Background CMP-001, also known as vidutolimod, is a virus-like particle containing a TLR9 agonist that is showing promise in early clinical trials. Our group previously demonstrated that the immunostimulatory effects of CMP-001 are dependent on an anti-Q beta antibody response which results in opsonization of CMP-001 and uptake by plasmacytoid dendritic cells (pDCs) that then produce interferon (IFN)-alpha. IFN-alpha then leads to an antitumor T-cell response that is responsible for the in vivo efficacy of CMP-001. Here, we explore mechanisms by which the initial effects of CMP-001 on pDCs activate other cells that can contribute to development of an antitumor T-cell response. Methods Uptake of CMP-001 by various peripheral blood mononuclear cell (PBMC) populations and response to anti-Q beta-coated CMP-001 were evaluated by flow cytometry and single-cell RNA sequencing. Purified monocytes were treated with anti-Q beta-coated CMP-001 or recombinant IFN-alpha to evaluate direct and secondary effects of anti-Q beta-coated CMP-001 on monocytes. Results Monocytes had the highest per cell uptake of anti-Q beta-coated CMP-001 with lower levels of uptake by pDCs and other cell types. Treatment of PBMCs with anti-Q beta-coated CMP-001 induced upregulation of IFN-responsive genes including CXCL10, PDL1, and indoleamine-2,3-dioxygenase (IDO) expression by monocytes.

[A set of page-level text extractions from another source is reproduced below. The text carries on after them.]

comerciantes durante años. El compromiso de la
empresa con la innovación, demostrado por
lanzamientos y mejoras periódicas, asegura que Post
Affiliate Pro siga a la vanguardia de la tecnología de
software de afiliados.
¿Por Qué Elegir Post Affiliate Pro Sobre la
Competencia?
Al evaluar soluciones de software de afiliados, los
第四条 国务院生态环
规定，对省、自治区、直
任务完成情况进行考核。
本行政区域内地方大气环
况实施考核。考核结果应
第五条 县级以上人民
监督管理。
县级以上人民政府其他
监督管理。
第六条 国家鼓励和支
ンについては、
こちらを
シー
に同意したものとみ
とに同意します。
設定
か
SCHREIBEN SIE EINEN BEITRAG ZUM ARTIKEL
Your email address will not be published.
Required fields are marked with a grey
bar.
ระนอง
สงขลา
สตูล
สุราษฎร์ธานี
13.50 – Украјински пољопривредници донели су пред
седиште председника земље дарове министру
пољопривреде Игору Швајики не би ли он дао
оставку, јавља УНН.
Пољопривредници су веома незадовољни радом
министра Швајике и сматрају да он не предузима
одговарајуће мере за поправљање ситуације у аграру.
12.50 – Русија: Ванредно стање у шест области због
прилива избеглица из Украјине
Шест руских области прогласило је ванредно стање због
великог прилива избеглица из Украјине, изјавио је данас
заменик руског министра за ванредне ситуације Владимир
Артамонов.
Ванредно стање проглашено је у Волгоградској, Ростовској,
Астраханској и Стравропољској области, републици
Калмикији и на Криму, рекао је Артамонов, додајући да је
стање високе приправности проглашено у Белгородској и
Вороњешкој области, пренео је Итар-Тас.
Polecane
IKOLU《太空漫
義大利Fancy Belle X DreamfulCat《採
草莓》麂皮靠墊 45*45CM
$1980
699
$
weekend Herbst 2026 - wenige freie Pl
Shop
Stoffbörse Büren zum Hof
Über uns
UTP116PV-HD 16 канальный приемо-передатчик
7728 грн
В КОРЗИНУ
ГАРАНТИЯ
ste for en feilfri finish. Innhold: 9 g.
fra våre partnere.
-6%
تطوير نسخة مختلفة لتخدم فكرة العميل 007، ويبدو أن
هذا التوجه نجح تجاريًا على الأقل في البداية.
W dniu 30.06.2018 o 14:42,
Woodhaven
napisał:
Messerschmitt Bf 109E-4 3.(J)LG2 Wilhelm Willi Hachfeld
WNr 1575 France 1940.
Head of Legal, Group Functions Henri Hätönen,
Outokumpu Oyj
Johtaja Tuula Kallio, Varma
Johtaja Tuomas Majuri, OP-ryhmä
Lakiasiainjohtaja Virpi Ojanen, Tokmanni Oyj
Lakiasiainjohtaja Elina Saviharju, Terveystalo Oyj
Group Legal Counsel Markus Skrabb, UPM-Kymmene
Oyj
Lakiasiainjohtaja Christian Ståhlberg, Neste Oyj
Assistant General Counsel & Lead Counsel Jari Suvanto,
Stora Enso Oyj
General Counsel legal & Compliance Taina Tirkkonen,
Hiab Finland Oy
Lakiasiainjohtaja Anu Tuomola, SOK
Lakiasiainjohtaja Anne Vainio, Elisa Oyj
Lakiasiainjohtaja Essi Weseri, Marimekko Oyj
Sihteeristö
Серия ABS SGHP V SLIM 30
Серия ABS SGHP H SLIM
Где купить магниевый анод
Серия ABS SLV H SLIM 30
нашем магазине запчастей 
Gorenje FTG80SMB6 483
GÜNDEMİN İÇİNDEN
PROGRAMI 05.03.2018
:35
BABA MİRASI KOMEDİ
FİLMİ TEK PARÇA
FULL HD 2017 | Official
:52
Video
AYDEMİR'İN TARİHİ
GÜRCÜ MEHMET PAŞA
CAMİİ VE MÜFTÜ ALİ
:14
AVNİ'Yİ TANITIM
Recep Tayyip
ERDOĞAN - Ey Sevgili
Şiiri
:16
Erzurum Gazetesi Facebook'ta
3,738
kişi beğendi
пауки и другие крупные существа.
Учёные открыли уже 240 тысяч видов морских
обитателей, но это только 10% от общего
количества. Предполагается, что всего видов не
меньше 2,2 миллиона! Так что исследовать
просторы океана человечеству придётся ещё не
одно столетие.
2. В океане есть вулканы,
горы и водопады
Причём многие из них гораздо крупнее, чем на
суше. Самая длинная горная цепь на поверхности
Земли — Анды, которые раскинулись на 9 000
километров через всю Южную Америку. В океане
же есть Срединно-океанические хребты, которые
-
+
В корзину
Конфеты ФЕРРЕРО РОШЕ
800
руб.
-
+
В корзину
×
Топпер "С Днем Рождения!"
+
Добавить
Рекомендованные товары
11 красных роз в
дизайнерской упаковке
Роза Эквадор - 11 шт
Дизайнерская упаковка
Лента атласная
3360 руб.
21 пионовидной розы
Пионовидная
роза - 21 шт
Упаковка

Most of the impact of anti-Q beta-coated CMP-001 on monocytes was indirect and mediated by IFN-alpha, but uptake of anti-Q beta-coated CMP-001 altered the monocytic response to IFN-alpha and resulted in enhanced expression of PDL1, IDO, and CD80 and suppressed expression of CXCL10. These changes included an enhanced ability to induce autologous CD4 T-cell proliferation. Conclusions Anti-Q beta-coated CMP-001 induces IFN-alpha production by pDCs which has secondary effects on a variety of cells including monocytes. Uptake of anti-Q beta-coated CMP-001 by monocytes alters their response to IFN-alpha, resulting in enhanced expression of PDL1, IDO and CD80 and suppressed expression of CXCL10. Despite aspects of an immunosuppressive phenotype, these monocytes demonstrated increased ability to augment autologous CD4 T-cell proliferation. These findings shed light on the complexity of the mechanism of action of anti-Q beta-coated CMP-001 and provide insight into pathways that may be targeted to further enhance the efficacy of this novel approach to immunotherapy.